The problem (struggle?) I have is that it seems very rare in church to even hear of the struggles beyond the physical. I dare you to check out the prayer requests time in your church - if it's like ours, we have lots of prayers for physical needs, prayers for those who have lost loved ones, a few for our service personnel, and various thanksgivings for birthdays, guests, successful surgeries, healings, and so forth.

Nobody mentions it aloud when they are struggling with other things. Why is that?

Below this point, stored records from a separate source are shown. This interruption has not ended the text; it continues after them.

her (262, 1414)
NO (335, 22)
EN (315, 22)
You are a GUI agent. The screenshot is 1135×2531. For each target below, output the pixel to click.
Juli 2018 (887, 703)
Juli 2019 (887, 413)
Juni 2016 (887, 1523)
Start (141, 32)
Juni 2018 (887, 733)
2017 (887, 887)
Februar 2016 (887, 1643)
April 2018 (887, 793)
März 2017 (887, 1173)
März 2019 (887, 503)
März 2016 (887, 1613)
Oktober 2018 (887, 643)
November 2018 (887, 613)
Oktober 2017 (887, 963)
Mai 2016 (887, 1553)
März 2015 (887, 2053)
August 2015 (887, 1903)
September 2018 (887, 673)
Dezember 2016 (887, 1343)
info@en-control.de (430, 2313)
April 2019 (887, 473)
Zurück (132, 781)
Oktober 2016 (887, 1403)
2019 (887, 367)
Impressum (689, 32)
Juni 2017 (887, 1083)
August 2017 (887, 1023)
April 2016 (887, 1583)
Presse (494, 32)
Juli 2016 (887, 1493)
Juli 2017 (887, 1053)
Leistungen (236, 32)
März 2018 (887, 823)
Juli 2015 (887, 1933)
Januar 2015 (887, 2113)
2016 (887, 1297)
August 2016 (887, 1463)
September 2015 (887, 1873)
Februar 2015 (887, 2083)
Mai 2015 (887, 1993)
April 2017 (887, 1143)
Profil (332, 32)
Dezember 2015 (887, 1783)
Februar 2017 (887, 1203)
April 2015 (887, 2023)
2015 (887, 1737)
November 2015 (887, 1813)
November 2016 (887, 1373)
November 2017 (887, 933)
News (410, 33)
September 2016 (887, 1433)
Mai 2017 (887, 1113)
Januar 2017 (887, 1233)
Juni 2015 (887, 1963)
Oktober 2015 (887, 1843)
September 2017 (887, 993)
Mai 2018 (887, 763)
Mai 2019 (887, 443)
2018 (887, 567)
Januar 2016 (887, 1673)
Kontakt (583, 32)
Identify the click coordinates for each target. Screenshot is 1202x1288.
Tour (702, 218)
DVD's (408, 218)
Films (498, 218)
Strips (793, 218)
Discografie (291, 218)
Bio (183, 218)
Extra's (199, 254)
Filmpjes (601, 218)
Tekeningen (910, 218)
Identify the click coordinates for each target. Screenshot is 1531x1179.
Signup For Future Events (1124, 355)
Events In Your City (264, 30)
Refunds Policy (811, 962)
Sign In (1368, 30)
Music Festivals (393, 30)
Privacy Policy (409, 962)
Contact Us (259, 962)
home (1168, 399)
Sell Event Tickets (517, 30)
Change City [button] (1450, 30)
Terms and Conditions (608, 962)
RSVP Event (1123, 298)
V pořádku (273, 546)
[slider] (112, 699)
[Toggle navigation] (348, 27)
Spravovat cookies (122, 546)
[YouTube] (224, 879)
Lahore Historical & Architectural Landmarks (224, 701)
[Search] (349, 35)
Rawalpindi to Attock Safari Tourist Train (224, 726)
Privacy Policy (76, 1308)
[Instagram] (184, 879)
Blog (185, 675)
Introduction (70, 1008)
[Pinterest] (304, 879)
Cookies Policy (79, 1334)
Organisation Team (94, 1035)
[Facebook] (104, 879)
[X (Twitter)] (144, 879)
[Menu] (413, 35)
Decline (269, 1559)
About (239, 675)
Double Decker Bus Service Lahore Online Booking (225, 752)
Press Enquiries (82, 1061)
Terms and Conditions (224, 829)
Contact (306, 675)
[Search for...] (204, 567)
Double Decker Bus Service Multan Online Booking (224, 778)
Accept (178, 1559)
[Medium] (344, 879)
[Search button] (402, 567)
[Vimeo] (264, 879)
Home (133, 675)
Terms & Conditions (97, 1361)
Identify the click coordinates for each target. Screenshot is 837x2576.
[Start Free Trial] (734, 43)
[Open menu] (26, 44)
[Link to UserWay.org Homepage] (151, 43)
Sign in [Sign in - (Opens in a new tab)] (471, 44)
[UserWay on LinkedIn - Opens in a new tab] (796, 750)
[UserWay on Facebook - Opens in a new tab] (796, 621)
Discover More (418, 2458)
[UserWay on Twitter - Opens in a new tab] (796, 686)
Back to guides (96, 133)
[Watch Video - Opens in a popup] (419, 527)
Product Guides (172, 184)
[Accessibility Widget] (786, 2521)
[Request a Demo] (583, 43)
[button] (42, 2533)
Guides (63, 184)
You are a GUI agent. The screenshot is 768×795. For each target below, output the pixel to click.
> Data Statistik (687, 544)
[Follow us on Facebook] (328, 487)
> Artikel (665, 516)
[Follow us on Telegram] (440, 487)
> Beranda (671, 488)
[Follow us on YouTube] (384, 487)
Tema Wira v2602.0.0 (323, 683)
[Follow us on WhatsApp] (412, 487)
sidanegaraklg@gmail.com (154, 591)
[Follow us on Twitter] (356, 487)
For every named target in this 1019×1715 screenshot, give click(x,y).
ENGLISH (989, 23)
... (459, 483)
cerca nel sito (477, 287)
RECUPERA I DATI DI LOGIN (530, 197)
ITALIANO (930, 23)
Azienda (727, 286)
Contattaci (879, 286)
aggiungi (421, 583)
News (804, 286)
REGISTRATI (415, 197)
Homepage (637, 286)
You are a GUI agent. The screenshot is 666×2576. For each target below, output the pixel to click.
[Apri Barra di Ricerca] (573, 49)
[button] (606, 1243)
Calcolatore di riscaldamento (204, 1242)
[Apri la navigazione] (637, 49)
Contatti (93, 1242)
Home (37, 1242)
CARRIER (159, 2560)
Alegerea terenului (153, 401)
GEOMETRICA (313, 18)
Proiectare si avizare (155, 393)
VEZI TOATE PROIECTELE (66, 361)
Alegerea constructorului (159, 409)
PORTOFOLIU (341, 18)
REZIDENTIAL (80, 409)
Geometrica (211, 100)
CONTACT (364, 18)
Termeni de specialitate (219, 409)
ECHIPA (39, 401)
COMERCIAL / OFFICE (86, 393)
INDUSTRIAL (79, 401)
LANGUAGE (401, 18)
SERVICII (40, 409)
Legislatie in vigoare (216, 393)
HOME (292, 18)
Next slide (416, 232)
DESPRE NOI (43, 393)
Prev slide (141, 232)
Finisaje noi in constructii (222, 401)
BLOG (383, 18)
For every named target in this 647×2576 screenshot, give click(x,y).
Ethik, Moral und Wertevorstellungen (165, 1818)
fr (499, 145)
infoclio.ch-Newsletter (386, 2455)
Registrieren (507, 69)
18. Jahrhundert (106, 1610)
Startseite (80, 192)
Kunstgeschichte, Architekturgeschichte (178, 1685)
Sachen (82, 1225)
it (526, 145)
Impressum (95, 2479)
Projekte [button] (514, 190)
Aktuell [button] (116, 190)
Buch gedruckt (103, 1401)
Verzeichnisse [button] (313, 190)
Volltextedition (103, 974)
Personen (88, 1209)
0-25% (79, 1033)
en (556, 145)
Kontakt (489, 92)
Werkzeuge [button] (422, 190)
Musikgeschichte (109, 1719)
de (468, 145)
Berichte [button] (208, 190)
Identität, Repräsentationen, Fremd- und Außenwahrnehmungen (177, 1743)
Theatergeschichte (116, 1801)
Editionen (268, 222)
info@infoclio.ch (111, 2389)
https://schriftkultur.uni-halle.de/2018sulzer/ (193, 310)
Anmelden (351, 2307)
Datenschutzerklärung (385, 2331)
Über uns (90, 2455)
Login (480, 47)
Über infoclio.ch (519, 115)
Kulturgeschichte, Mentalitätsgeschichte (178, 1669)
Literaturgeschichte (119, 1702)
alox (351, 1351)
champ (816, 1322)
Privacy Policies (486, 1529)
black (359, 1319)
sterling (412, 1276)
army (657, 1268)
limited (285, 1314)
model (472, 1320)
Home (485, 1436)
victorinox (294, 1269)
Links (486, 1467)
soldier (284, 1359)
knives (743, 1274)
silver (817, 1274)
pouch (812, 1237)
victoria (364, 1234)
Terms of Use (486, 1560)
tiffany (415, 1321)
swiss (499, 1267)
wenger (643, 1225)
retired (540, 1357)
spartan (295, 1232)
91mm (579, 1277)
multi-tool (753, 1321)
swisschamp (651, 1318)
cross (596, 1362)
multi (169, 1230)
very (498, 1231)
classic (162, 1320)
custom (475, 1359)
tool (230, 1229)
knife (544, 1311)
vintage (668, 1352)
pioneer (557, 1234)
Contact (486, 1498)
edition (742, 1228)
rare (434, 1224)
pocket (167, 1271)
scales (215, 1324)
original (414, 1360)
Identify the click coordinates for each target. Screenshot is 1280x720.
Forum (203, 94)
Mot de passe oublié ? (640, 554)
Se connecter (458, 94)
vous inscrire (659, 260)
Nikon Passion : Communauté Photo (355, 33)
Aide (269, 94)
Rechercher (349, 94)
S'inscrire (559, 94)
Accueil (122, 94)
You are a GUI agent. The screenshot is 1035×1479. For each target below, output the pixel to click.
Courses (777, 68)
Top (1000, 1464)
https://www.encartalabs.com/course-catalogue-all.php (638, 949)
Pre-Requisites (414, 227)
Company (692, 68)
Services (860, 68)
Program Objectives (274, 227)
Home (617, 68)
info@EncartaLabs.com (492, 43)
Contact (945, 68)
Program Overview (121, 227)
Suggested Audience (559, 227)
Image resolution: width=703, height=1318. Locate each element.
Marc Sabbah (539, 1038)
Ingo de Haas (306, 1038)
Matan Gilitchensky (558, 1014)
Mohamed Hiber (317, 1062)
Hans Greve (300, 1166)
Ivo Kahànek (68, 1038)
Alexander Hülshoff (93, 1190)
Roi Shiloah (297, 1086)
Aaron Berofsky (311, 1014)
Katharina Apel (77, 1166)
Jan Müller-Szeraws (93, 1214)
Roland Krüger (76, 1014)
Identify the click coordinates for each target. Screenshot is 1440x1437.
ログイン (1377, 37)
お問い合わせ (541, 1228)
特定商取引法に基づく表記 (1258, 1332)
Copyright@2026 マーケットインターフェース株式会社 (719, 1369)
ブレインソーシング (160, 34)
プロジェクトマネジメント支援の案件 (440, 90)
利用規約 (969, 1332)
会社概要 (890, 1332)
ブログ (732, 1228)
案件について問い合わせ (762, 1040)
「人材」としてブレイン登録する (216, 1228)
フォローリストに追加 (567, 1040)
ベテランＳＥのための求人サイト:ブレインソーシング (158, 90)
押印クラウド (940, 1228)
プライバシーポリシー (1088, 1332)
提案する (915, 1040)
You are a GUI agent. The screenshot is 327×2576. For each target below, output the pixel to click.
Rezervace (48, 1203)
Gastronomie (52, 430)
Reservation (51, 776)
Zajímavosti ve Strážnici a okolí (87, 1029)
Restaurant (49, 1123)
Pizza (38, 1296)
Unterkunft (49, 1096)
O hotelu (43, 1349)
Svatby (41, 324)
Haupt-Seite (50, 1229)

I think this is an area where Satan has gotten himself a stronghold within the Body. He wants us to think we're alone - that nobody else could possibly be struggling with that (whatever that might happen to be). We have such a tendency to try to put on the best possible face when we enter a church building that we might be struggling with the same thing that our neighbors are, but nobody knows...

I think it also has to do with the Church's unfortunate history of "shooting their wounded." When someone finds out that someone else is struggling, the whispers start. "Did you hear about so-and-so?" "How can they call themselves Christians?" "If that were happening in my house, I'd put a stop to it immediately!" You know the story. You've heard those indignant whispers. So, rather than put up with being the focus of the church gossip, people keep their struggles to themselves.

Then nobody knows about it, and what nobody knows won't hurt anyone, will it? Ahh, but it hurts us all. If one part of the body suffers, so does the rest. And furthermore, if we don't know about a struggle, we don't get a chance to be the Body by encouraging you or by celebrating with you as you overcome through the power of the Holy Spirit.

I believe that struggle (and the response to it) doesn't simply define an individual; it defines the Church.

2 comments:

Chuckinator said...

Larry Crabb's book: "The Safest Place on Earth" Talks about creating an enviroment of Authenticity, and Security within a Christian community, allowing "real" healing to begin. Read it sometime...
It is when a "church" body realizes that the deep wispers of gossip spread carelessly by those calling themselves "good christians" are actually the work of the Devil, that a foundation of trust can be built.
Once trust is established, and members of the community of Christ(the church) are able to share their struggles,(shedding light on Satans dark little secret), he becomes powerless, and REAL healing begins, and God's healing is allowed to do it's work.
Luv Ya, CD

Mary Beth said...

I completely agree. I think that's why the UMC is putting forth a lot of effort into remaking small group ministry. One of Wesley's defining marks was the insistence upon Christians being accountable to one another in groups. It's just so much easier to be a social club.

If we in the church were really authentic about our struggles and the church was really a place where we allowed Christ to show us healing, there wouldn't be a church anywhere that wasn't busting at the seams.